Monday, October 29, 2018

In Java, when should I create a checked exception, and when should it be a runtime exception?










When should I create a checked exception, and when should I make a runtime exception?



For example, suppose I created the following class:



public class Account {
private float balance;

/* ... constructor, getter, and other fields and methods */

public void transferTo(Account other, float amount) {
if (amount > balance)
throw new NotEnoughBalanceException();
/* ... */
}
}


How should I create my NotEnoughBalanceException? Should it extend Exception or RuntimeException? Or should I just use IllegalArgumentException instead?


Answer



There's a LOT of disagreement on this topic. At my last job, we ran into some real issues with Runtime exceptions being forgotten until they showed up in production (on agedwards.com), so we resolved to use checked exceptions exclusively.



At my current job, I find that there are many who are for Runtime exceptions in many or all cases.

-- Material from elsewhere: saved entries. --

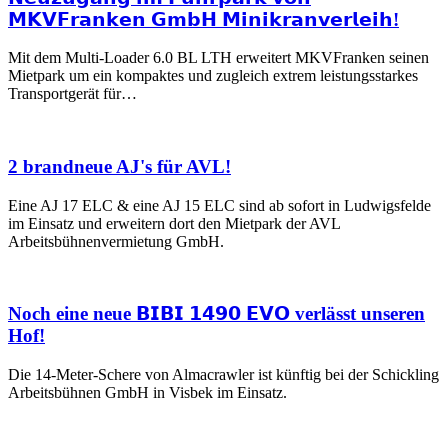
𝗠𝗞𝗩𝗙𝗿𝗮𝗻𝗸𝗲𝗻 𝗚𝗺𝗯𝗛 𝗠𝗶𝗻𝗶𝗸𝗿𝗮𝗻𝘃𝗲𝗿𝗹𝗲𝗶𝗵!
Mit dem Multi-Loader 6.0 BL LTH erweitert MKVFranken seinen
Mietpark um ein kompaktes und zugleich extrem leistungsstarkes
Transportgerät für…
2 brandneue AJ's für AVL!
Eine AJ 17 ELC & eine AJ 15 ELC sind ab sofort in Ludwigsfelde
im Einsatz und erweitern dort den Mietpark der AVL
Arbeitsbühnenvermietung GmbH.
Noch eine neue 𝗕𝗜𝗕𝗜 𝟭𝟰𝟵𝟬 𝗘𝗩𝗢 verlässt unseren
Hof!
Die 14-Meter-Schere von Almacrawler ist künftig bei der Schickling
Arbeitsbühnen GmbH in Visbek im Einsatz.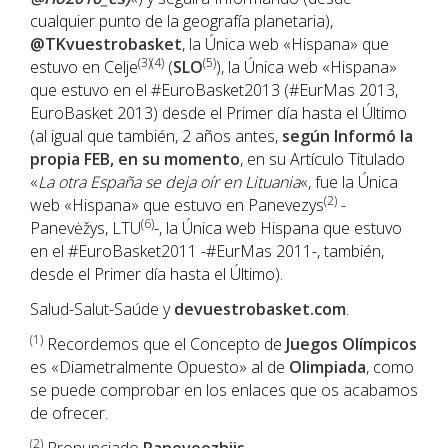
cualquier punto de la geografía planetaria),
@TKvuestrobasket
, la Única web «Hispana» que
(3)(4)
(5)
estuvo en Celje
(
SLO
), la Única web «Hispana»
que estuvo en el #EuroBasket2013 (#EurMas 2013,
EuroBasket 2013) desde el Primer día hasta el Último
(al igual que también, 2 años antes,
según Informó la
propia FEB, en su momento
, en su Artículo Titulado
«
La otra España se deja oír en Lituania
«, fue la Única
(2)
web «Hispana» que estuvo en Panevezys
-
(6)
Panevėžys, LTU
-, la Única web Hispana que estuvo
en el #EuroBasket2011 -#EurMas 2011-, también,
desde el Primer día hasta el Último).
Salud-Salut-Saúde y
devuestrobasket.com
.
(1)
Recordemos que el Concepto de
Juegos Olímpicos
es «Diametralmente Opuesto» al de
Olimpiada
, como
se puede comprobar en los enlaces que os acabamos
de ofrecer.
(2)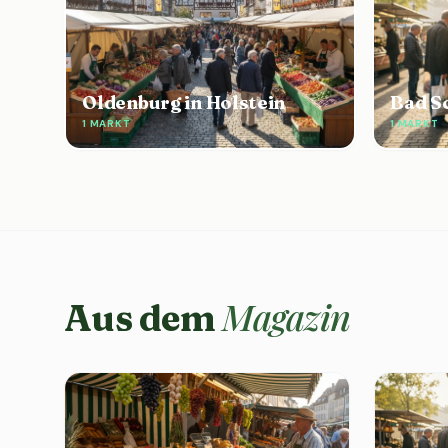
Oldenburg in Holstein
Bad S
1 MARKT
1 MARKT
Magazin
Aus dem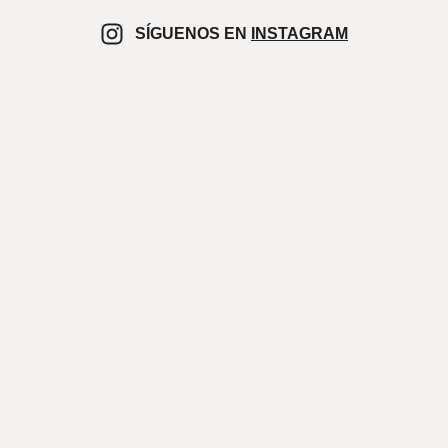
SÍGUENOS EN
INSTAGRAM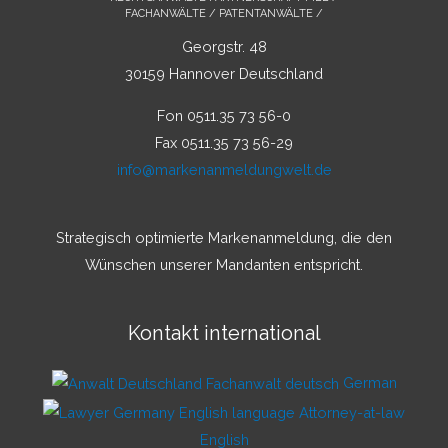
FACHANWÄLTE / PATENTANWÄLTE /
Georgstr. 48
30159 Hannover Deutschland
Fon 0511.35 73 56-0
Fax 0511.35 73 56-29
info@markenanmeldungwelt.de
Strategisch optimierte Markenanmeldung, die den
Wünschen unserer Mandanten entspricht.
Kontakt international
German
English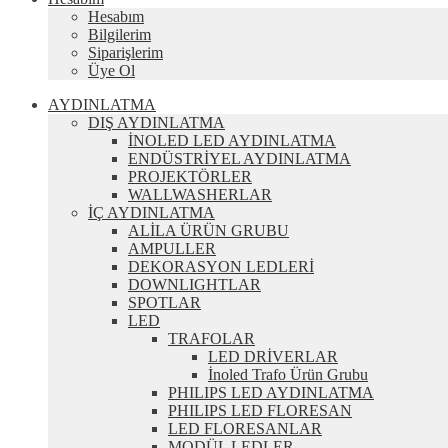
Hesabım
Bilgilerim
Siparişlerim
Üye Ol
AYDINLATMA
DIŞ AYDINLATMA
İNOLED LED AYDINLATMA
ENDÜSTRİYEL AYDINLATMA
PROJEKTÖRLER
WALLWASHERLAR
İÇ AYDINLATMA
ALİLA ÜRÜN GRUBU
AMPULLER
DEKORASYON LEDLERİ
DOWNLIGHTLAR
SPOTLAR
LED
TRAFOLAR
LED DRİVERLAR
İnoled Trafo Ürün Grubu
PHILIPS LED AYDINLATMA
PHILIPS LED FLORESAN
LED FLORESANLAR
MODÜL LEDLER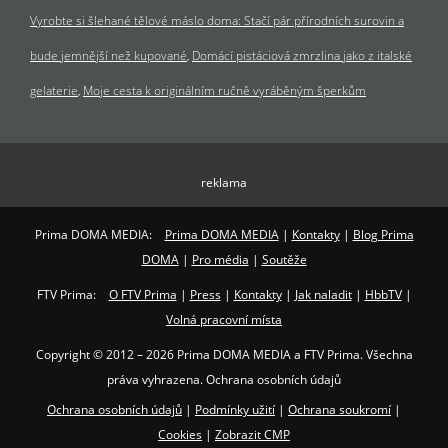
Vyrobte si šlehané tělové máslo doma: Stačí pár přírodních surovin a
bude jemnější než kupované
Domácí pistáciová zmrzlina jako z italské
gelaterie
Moje cesta k originálním ručně vyráběným šperkům
reklama
Prima DOMA MEDIA:
Prima DOMA MEDIA
|
Kontakty
|
Blog Prima
DOMA
|
Pro média
|
Soutěže
FTV Prima:
O FTV Prima
|
Press
|
Kontakty
|
Jak naladit
|
HbbTV
|
Volná pracovní místa
Copyright © 2012 – 2026 Prima DOMA MEDIA a FTV Prima. Všechna
práva vyhrazena. Ochrana osobních údajů
Ochrana osobních údajů
|
Podmínky užití
|
Ochrana soukromí
|
Cookies
|
Zobrazit CMP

Here's what I think: Using CheckedExceptions, I am forced at compile time to at least acknowledge the exception in the caller. With Runtime exceptions, I am not forced to by the compiler, but can write a unit test that makes me deal with it. Since I still believe that the earlier a bug is caught the cheaper it is to fix it, I prefer CheckedExceptions for this reason.

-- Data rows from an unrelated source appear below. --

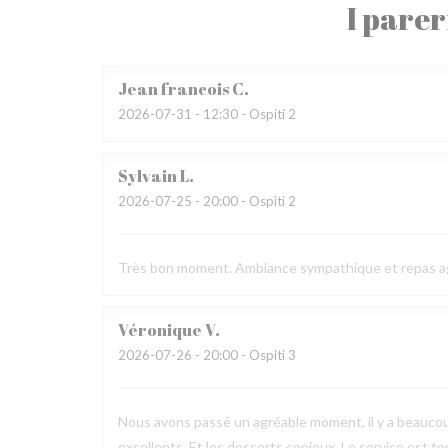
I parer
Jean francois
C
2026-07-31
- 12:30 - Ospiti 2
Sylvain
L
2026-07-25
- 20:00 - Ospiti 2
Très bon moment. Ambiance sympathique et repas a
Véronique
V
2026-07-26
- 20:00 - Ospiti 3
Nous avons passé un agréable moment, il y a beaucou
excellents. Et les desserts copieux. Le service est to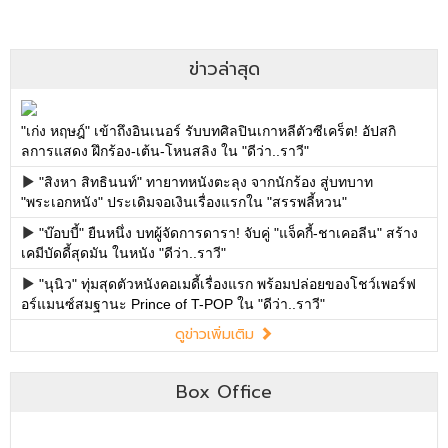
Box Office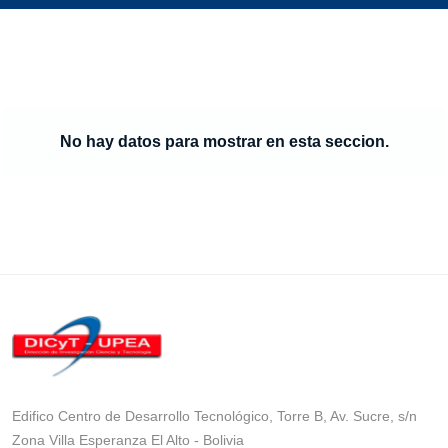
No hay datos para mostrar en esta seccion.
Edifico Centro de Desarrollo Tecnológico, Torre B, Av. Sucre, s/n
Zona Villa Esperanza El Alto - Bolivia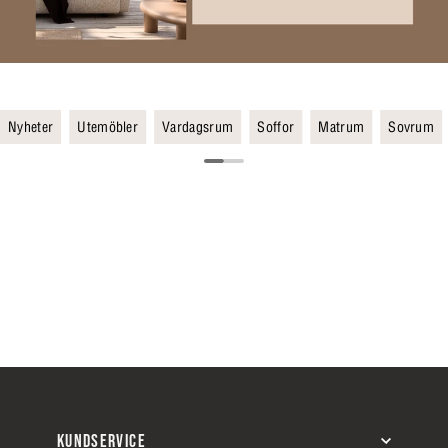
Nyheter
Utemöbler
Vardagsrum
Soffor
Matrum
Sovrum
KUNDSERVICE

From a philosophical point of view, a method call is a contract to some degree between the caller and the called. Since the compiler enforces the types of parameters that are passed in, it seems symmetrical to let it enforce the types on the way out. That is, return values or exceptions.



My experience tells me that I get higher quality, that is, code that JUST WORKS, when I'm using checked exceptions. Checked exceptions may clutter code, but there are techniques to deal with this. I like to translate exceptions when passing a layer boundary. For example, if I'm passing up from my persistence layer, I would like to convert an SQL exception to a persistence exception, since the next layer up shouldn't care that I'm persisting to a SQL database, but will want to know if something could not be persisted. Another technique I use is to create a simple hierarchy of exceptions. This lets me write cleaner code one layer up, since I can catch the superclass, and only deal with the individual subclasses when it really matters.